The call by the activist short seller, one of Europe’s best known and most successful investors, adds to the pressure on Thomas Eichelmann, Wirecard chairman, after auditors at KPMG said they faced delays and obstacles while conducting the six-month probe. 
Shares in the payment specialist, a member of Germany’s Dax 30 index, plunged 26 per cent on Tuesday when it published the results of the audit commissioned after the Financial Times reported whistleblower allegations of accounting fraud centred on the group’s relationship with third parties. 
In its report on the audit published on Tuesday, KPMG said it had “informed the Supervisory Board in a letter about a considerable delay in Wirecard AG’s submission of the documents requested by us”. It added that the company had “repeatedly postponed individual agreed interview appointments with key Wirecard internal contacts”. 
Mr Hohn warned that the supervisory board “has wide-ranging legal obligations” to oversee the management board, and “is legally obliged to intervene. In our opinion, the necessary intervention is now to remove the CEO from all management duties,” he said, in a letter posted on the TCI website late on Tuesday.
Wirecard faced repeated questions from analysts on Tuesday about the company’s co-operation with KPMG. Mr Braun said the audit was independent, had found no evidence of balance-sheet misrepresentation and took time because of the complexity of the data involved.
The call for action from TCI, which has sold short 1 per cent of Wirecard’s stock, came as other investors expressed dissatisfaction with the results of the special audit. Ingo Speich, head of sustainability and corporate governance at Deka Investment, which holds a 1.3 per cent stake in Wirecard, called for a further investigation into Wirecard’s third-party acquiring on Thursday. “Wirecard needs to act as soon as possible and finally create transparency to avert further damage,” he said.
Wirecard has said part of KPMG’s work, the examination of data for the month of December 2019, will continue. Mr Hohn said that if the supervisory board were not to remove Mr Braun then, at the very least, it should “remove Wirecard’s management from all involvement in this audit until all of the allegations have been fully resolved”.

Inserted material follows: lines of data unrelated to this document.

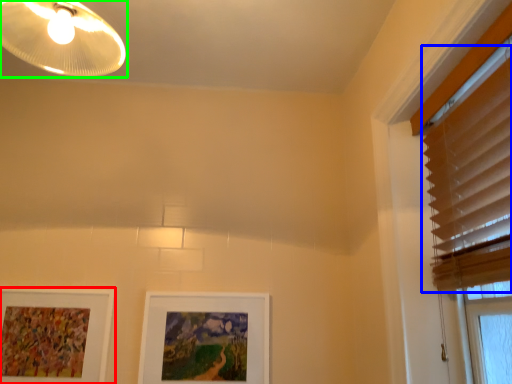 Question: Which object is the farthest from picture frame (highlighted by a red box)? Choose among these: blind (highlighted by a blue box) or lamp (highlighted by a green box).

Choices:
 (A) blind
 (B) lamp

Answer: (A) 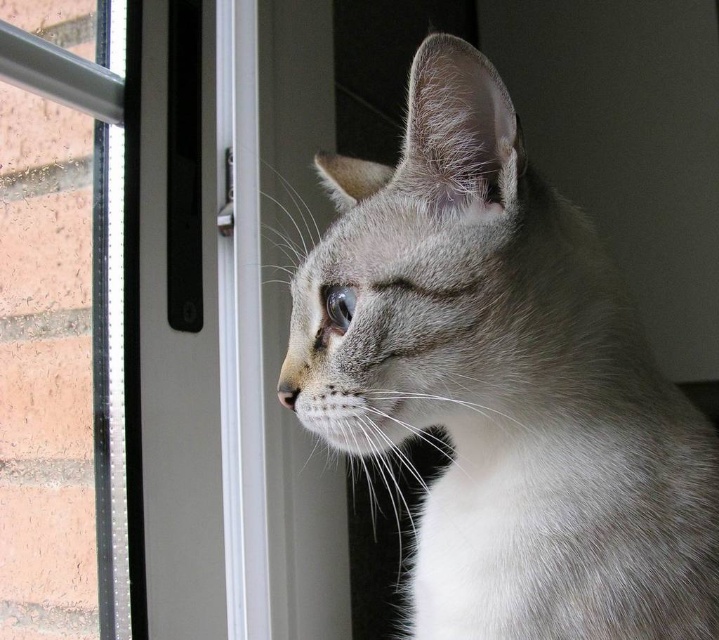 Does gray fur cat at center lie in front of clear plastic screen door at center?

Yes.

The image size is (719, 640). What do you see at coordinates (503, 381) in the screenshot?
I see `gray fur cat at center` at bounding box center [503, 381].

I want to click on gray fur cat at center, so click(x=503, y=381). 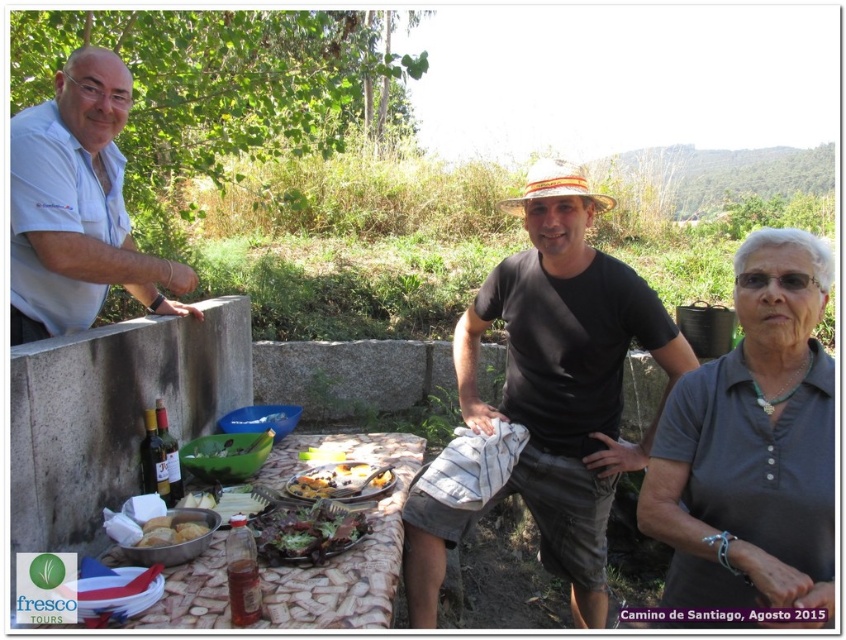 Question: Is white cotton shirt at left below green leafy salad at center?

Choices:
 (A) no
 (B) yes

Answer: (A)

Question: Is black cotton shirt at center below green leafy salad at center?

Choices:
 (A) yes
 (B) no

Answer: (B)

Question: Which is farther from the white cotton shirt at left?

Choices:
 (A) golden brown crusty bread at center
 (B) brown mosaic table at center

Answer: (B)

Question: Among these points, which one is nearest to the camera?

Choices:
 (A) (199, 529)
 (B) (212, 541)

Answer: (A)

Question: In this image, where is gray cotton shirt at lower right located relative to green leafy salad at center?

Choices:
 (A) below
 (B) above

Answer: (B)

Question: Which object is positioned closest to the golden crusty bread at lower left?

Choices:
 (A) white cotton shirt at left
 (B) green leafy salad at center
 (C) golden brown crusty bread at center

Answer: (B) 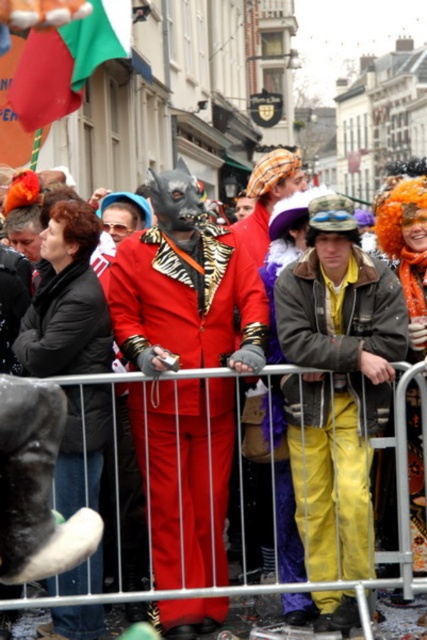 Question: Does shiny red suit at center lie in front of velvet black boot at lower left?

Choices:
 (A) yes
 (B) no

Answer: (B)

Question: Which object is positioned farthest from the velvet black boot at lower left?

Choices:
 (A) yellow matte pants at center
 (B) metallic silver barrier at center

Answer: (A)

Question: Does shiny red suit at center appear on the right side of yellow matte pants at center?

Choices:
 (A) no
 (B) yes

Answer: (A)

Question: Is yellow matte pants at center wider than metallic silver barrier at center?

Choices:
 (A) yes
 (B) no

Answer: (B)

Question: Which point appears closest to the camera in this image?

Choices:
 (A) (233, 288)
 (B) (63, 621)

Answer: (B)

Question: Which object is the closest to the velvet black boot at lower left?

Choices:
 (A) metallic silver barrier at center
 (B) yellow matte pants at center

Answer: (A) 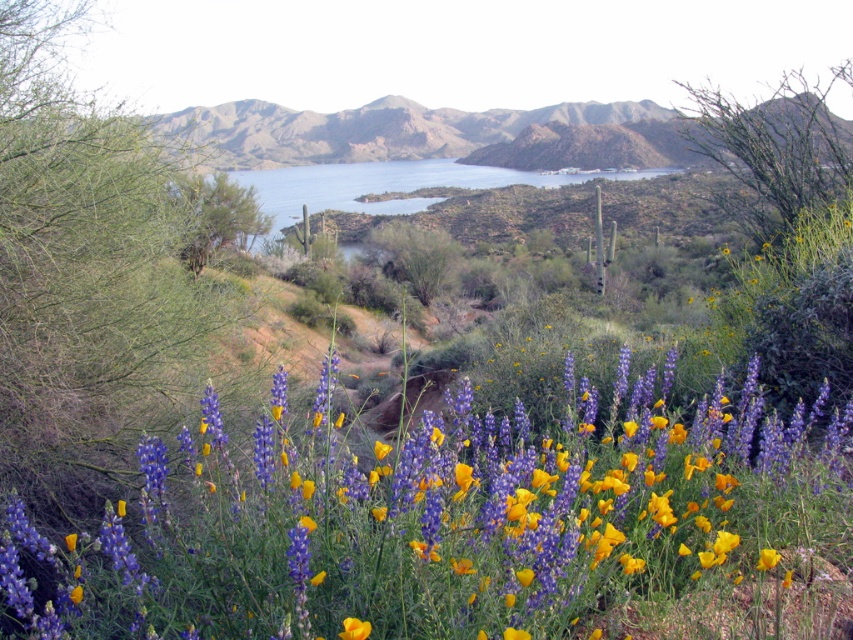 Does point (498, 509) come closer to viewer compared to point (347, 618)?

No, it is not.

Between point (198, 499) and point (357, 628), which one is positioned in front?

Point (357, 628)

The width and height of the screenshot is (853, 640). Describe the element at coordinates (454, 520) in the screenshot. I see `vibrant purple petals at center` at that location.

You are a GUI agent. You are given a task and a screenshot of the screen. Output one action in this format:
    pyautogui.click(x=<x>, y=<y>)
    Task: Click on the vibrant purple petals at center
    Image resolution: width=853 pixels, height=640 pixels.
    Given the screenshot: What is the action you would take?
    click(454, 520)

Between point (358, 540) and point (282, 189), which one is positioned in front?

Point (358, 540)

Between vibrant purple petals at center and blue water at center, which one appears on the right side from the viewer's perspective?

blue water at center

Is point (274, 612) closer to camera compared to point (614, 176)?

Yes, point (274, 612) is closer to viewer.

In order to click on vibrant purple petals at center in this screenshot , I will do `click(454, 520)`.

Does point (281, 209) lie in front of point (367, 625)?

No, it is not.

Which is in front, point (523, 180) or point (350, 634)?

Point (350, 634) is more forward.

This screenshot has height=640, width=853. What do you see at coordinates (389, 184) in the screenshot?
I see `blue water at center` at bounding box center [389, 184].

What are the coordinates of `blue water at center` in the screenshot? It's located at (389, 184). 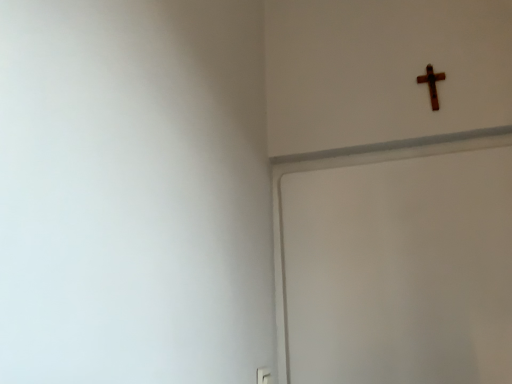 This screenshot has width=512, height=384. Describe the element at coordinates (432, 84) in the screenshot. I see `wooden cross at upper right` at that location.

At what (x,y) coordinates should I click in order to perform the action: click on wooden cross at upper right. Please return your answer as a coordinate pair (x, y). Image resolution: width=512 pixels, height=384 pixels. Looking at the image, I should click on (432, 84).

The image size is (512, 384). I want to click on wooden cross at upper right, so click(x=432, y=84). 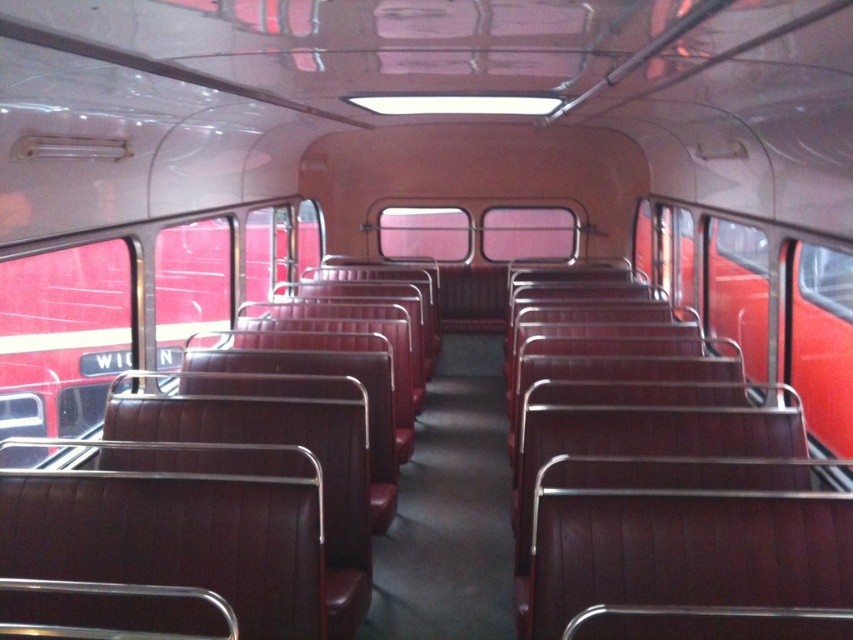 You are standing at the point marked by the coordinates point (492,234) in a vintage bus or train car. You want to walk to the door that is 10 meters away from your current position. Can you reach the door without moving more than 9 meters?

The distance between point (492,234) and the viewer is 8.80 meters. Since the door is 10 meters away, you would need to walk an additional 1.2 meters beyond your current position to reach it, which exceeds the 9 meters limit. Therefore, you cannot reach the door without moving more than 9 meters. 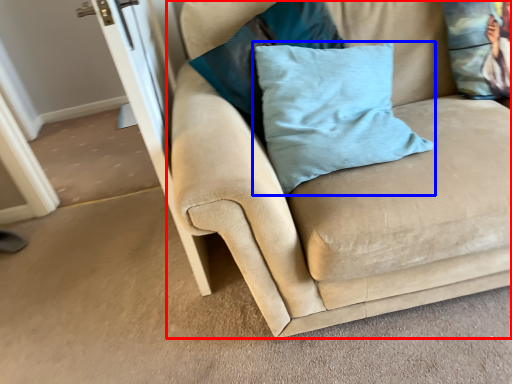 Question: Which object is further to the camera taking this photo, studio couch (highlighted by a red box) or pillow (highlighted by a blue box)?

Choices:
 (A) studio couch
 (B) pillow

Answer: (B) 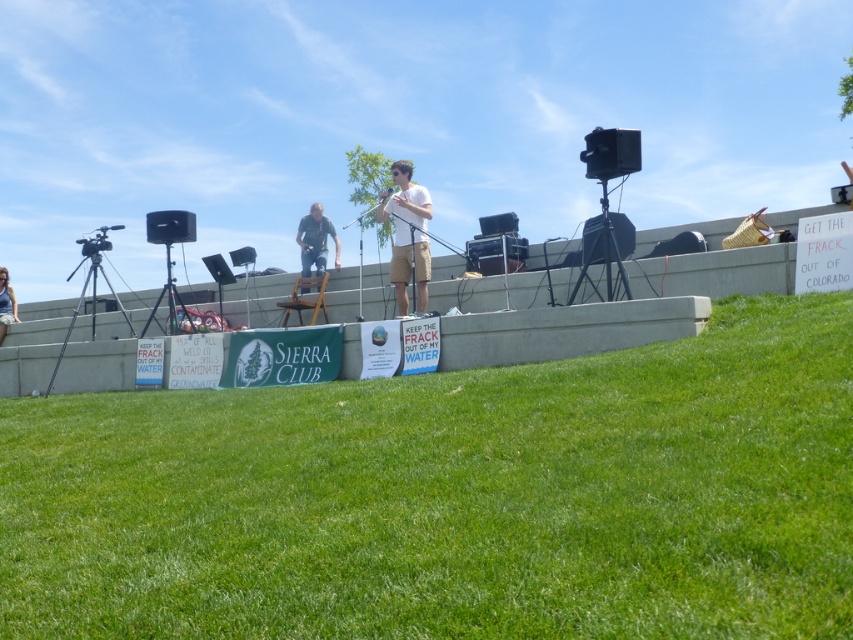 Does black matte tripod at left have a smaller size compared to denim jacket at lower left?

Correct, black matte tripod at left occupies less space than denim jacket at lower left.

Which is in front, point (175, 301) or point (1, 324)?

Point (175, 301)

Is point (163, 284) behind point (9, 316)?

No, it is not.

Find the location of a particular element. The image size is (853, 640). black matte tripod at left is located at coordinates (167, 298).

Is the position of green grassy at lower center more distant than that of black metal tripod at left?

No, it is in front of black metal tripod at left.

Identify the location of green grassy at lower center. This screenshot has width=853, height=640. (453, 497).

Is white cotton shirt at center thinner than black matte tripod at right?

In fact, white cotton shirt at center might be wider than black matte tripod at right.

Is point (412, 236) more distant than point (627, 282)?

Yes, it is behind point (627, 282).

Find the location of a particular element. The width and height of the screenshot is (853, 640). white cotton shirt at center is located at coordinates (407, 234).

The investor also raised concerns about Wirecard’s compliance with the anti-money laundering regulations, following KPMG’s inability to identify some Wirecard customers at the heart of whistleblower allegations of fraud. “How is it possible to comply with these regulations if Wirecard either does not know or will not disclose who its customers are?” Mr Hohn asked. 
Wirecard has always said it complies with all applicable rules and regulations.
The investor has fought previous activist battles in Germany, including a fight over executive compensation at Volkswagen in 2016 and an earlier campaign to oust the chief executive of Deutsche Börse when the investor was described as a hedge fund “locust”. 
Wirecard has sued the FT for misuse of trade secrets in Munich relating to stories published in January and February 2019. The FT stands by its reporting and is defending the lawsuit.